Accurately segmenting lesions in ultrasound images is challenging due to the difficulty in distinguishing boundaries between lesions and surrounding tissues. While deep learning has improved segmentation accuracy, there is limited focus on boundary quality and its relationship with body structures. To address this, we introduce UBBS-Net, a dual-branch deep neural network that learns the relationship between body and boundary for improved segmentation. We also propose a feature fusion module to integrate body and boundary information. Evaluated on three public datasets, UBBS-Net outperforms existing methods, achieving Dice Similarity Coefficients of 81.05% for breast cancer, 76.41% for brachial plexus nerves, and 87.75% for infantile hemangioma segmentation. Our results demonstrate the effectiveness of UBBS-Net for ultrasound image segmentation. The code is available at https://github.com/apple1986/DBF-Net.

Figures (8)

• Figure 1: Three different convolution neural network architectures: (a) the classic encoder-decoder structure, (b) a network structure with added boundary information, and (c) the proposed structure in this paper, which do feature interaction and enhancement between body decoder and boundary decoder. The red curve delineates the boundaries of the lesions.

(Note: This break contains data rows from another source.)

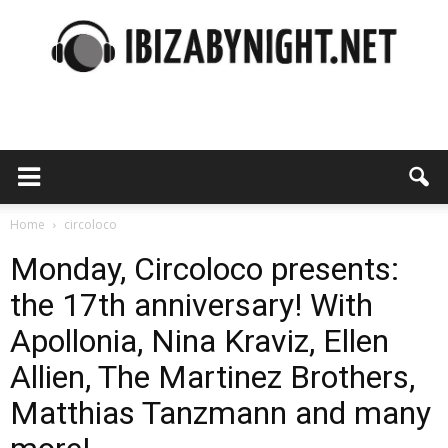
Ibiza
by
Home
circoloco
Monday, Circoloco presents:
the 17th anniversary! With
night
Apollonia, Nina Kraviz, Ellen
Allien, The Martinez Brothers,
Matthias Tanzmann and many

• Figure 2: The proposed DBF-Net. 8x and 2x are upsampling ratios. C and + means concatenation and addition, respectively. Our model adopts the traditional encoder-decoder architecture. After the encoder, we utilize an ASP_OC module to extract multi-scale features. The feature fusion and supervision block (FFS) focuses on explicitly modeling body and boundary at the feature level through a set of convolution operations, feature fusion block, and supervision.
• Figure 3: Details of boundary and body feature fusion block. Conv means successive convolution operations.
• Figure 4: Comparison of qualitative results between U-Net, DeepLabV3+, LinkNet, UNeXt, DBBS-Net and the proposed method for breast cancer segmentation using BUSI dataset, brachial plexus nerves segmentation using UNS, infantile hemangioma segmentation using UHES. The red curve outlines the boundaries of the lesions. The first and second rows show results from the BUSI dataset, while the third and fourth rows depict results from UNS, and the fifth and sixth rows present results from UHES.
• Figure 5: P-R and ROC curves of DBF-Net, LinkNet, U-Net, DeepLabV3+, UNeXt, and DBBS-Net on BUSI, UNS, and UHES.